Nektar++ on ARCHER2
The ARCHER2 national supercomputer is a world class advanced computing resource and is the successor to ARCHER. This guide is intended to provide basic instructions for compiling the Nektar++ stable release or master branch on the ARCHER2 system.
ARCHER2 uses module based system to load various system modules. For compiling Nektar++ on ARCHER we need to choose the GNU compiler suite and load required modules. Note that by logging to ARCHER2, the system automatically loads cmake which its default version at the time of writing this instruction is 3.18.4. Further, git is also automatically available.
Basic module commands are briefly explained here.
export CRAY_ADD_RPATH=yes module restore PrgEnv-gnu module load cray-fftw
These options can be put in the file to avoid typing them for each session. Note that after running system prints several warnings and information messages about system environment variables which are being unloaded and newly loaded. You can simply ignore these messages. Just type
q to get to the end of messages and then load fftw.
To clone the repository, first create a public/private ssh key-pair and add it to the gitLab.

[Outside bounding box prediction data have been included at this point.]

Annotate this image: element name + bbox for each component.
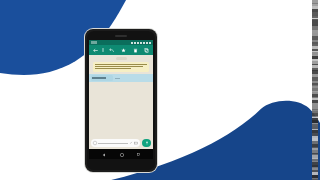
button[interactable]: Back [91,46,99,54]
button[interactable] [95,64,147,70]
button[interactable]: Copy [143,46,149,54]
button[interactable]: Send voice message [142,139,151,147]
button[interactable]: Star [119,46,127,54]
button[interactable]: Recent apps [135,151,142,158]
button[interactable] [89,74,153,82]
button[interactable]: Home [118,151,125,158]
button[interactable]: Reply [107,46,115,54]
other: Selected count [101,47,105,53]
button[interactable] [93,139,138,147]
button[interactable]: Delete [131,46,139,54]
button[interactable]: Back [100,151,107,158]
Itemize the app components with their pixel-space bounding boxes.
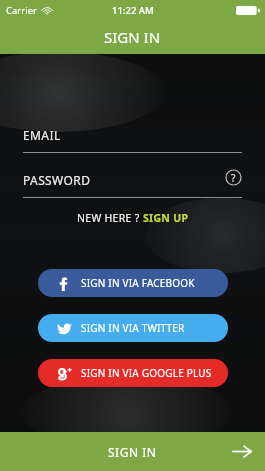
staticText: 11:22 AM [112, 4, 154, 17]
other: Continue [233, 445, 251, 458]
staticText: SIGN IN [108, 444, 157, 460]
button[interactable]: SIGN IN [0, 432, 265, 471]
button[interactable]: PASSWORD [23, 172, 242, 198]
staticText: SIGN IN VIA TWITTER [81, 321, 185, 335]
staticText: NEW HERE ? [77, 211, 140, 225]
staticText: PASSWORD [23, 172, 91, 188]
staticText: SIGN UP [143, 211, 189, 225]
button[interactable]: SIGN IN VIA GOOGLE PLUS [38, 359, 228, 387]
button[interactable]: SIGN IN VIA TWITTER [38, 314, 228, 342]
button[interactable]: SIGN IN VIA FACEBOOK [38, 269, 228, 297]
staticText: SIGN IN VIA GOOGLE PLUS [81, 366, 212, 380]
button[interactable]: EMAIL [23, 127, 242, 153]
staticText: Carrier [6, 4, 37, 17]
staticText: EMAIL [23, 127, 61, 143]
button[interactable]: Password help [225, 169, 242, 186]
staticText: SIGN IN [104, 27, 161, 47]
staticText: ? [231, 171, 236, 185]
button[interactable]: NEW HERE ? [71, 208, 195, 228]
staticText: SIGN IN VIA FACEBOOK [81, 276, 195, 290]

Instructions on creating ssh key can be found at Generating a new SSH key pair . If the ssh keys have already been set up, this step can be skipped.

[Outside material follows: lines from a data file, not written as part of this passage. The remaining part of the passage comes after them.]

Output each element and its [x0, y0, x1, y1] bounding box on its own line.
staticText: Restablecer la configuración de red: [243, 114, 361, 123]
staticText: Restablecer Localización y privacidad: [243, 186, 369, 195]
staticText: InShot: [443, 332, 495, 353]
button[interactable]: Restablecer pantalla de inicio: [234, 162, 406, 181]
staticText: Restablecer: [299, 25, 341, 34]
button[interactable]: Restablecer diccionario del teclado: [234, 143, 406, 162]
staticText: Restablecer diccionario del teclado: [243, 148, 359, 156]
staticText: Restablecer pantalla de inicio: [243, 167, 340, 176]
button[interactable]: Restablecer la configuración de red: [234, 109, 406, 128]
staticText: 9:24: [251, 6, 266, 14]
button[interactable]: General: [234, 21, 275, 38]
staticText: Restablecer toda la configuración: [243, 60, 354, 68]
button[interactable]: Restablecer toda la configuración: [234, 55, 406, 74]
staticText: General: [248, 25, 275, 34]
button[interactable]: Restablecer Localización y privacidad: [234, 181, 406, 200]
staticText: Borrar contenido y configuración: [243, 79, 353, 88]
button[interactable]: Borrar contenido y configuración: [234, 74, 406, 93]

The code must be compiled and run from work directory, which is at
/work/project_code/project_code/user_name . For example, for the project code
e01 and username
mlahooti, the work directory can be accessed at
/work/e01/e01/mlahooti. You can also
echo $HOME which in this example will prints
/home/e01/e01/mlahooti, and change the
/home/ part to
/work/ to access your work directory.
Enter the work directory and clone the Nektar++ code into a folder, e.g. nektarpp
cd /work/e01/e01/mlahooti git clone https://gitlab.nektar.info/nektar/nektar.git nektarpp
After the code is cloned, enter the nektarpp folder, make a build directory and enter it
cd nektarpp mkdir build cd build
The above three steps can be done with a single line command too
cd nektarpp && mkdir build && cd build
From within the build directory, run the configure command. Note the use of CC and CXX to select the special ARCHER-specific compilers.
CC=cc CXX=CC cmake -DNEKTAR_USE_SYSTEM_BLAS_LAPACK=OFF -DNEKTAR_USE_MPI=ON -DNEKTAR_USE_HDF5=ON -DNEKTAR_USE_FFTW=ON -DTHIRDPARTY_BUILD_BOOST=ON -DTHIRDPARTY_BUILD_HDF5=ON -DTHIRDPARTY_BUILD_FFTW=ON ..
CCare the C and C++ wrappers for the Cray utilities and determined by the
SYSTEM_BLAS_LAPACKis disabled since, by default, we can use the libsci package which contains an optimized version of BLAS and LAPACK and not require any additional arguments to cc.
- HDF5 is a better output option to use on ARCHER2 since often we run out of the number of files limit on the quota. Setting this option from within ccmake has led to problems however so make sure to specify it on the cmake command line as above. Further, the HDF5 version on the ARCHER2 is not supported at the moment, so here it is built as a third-party library.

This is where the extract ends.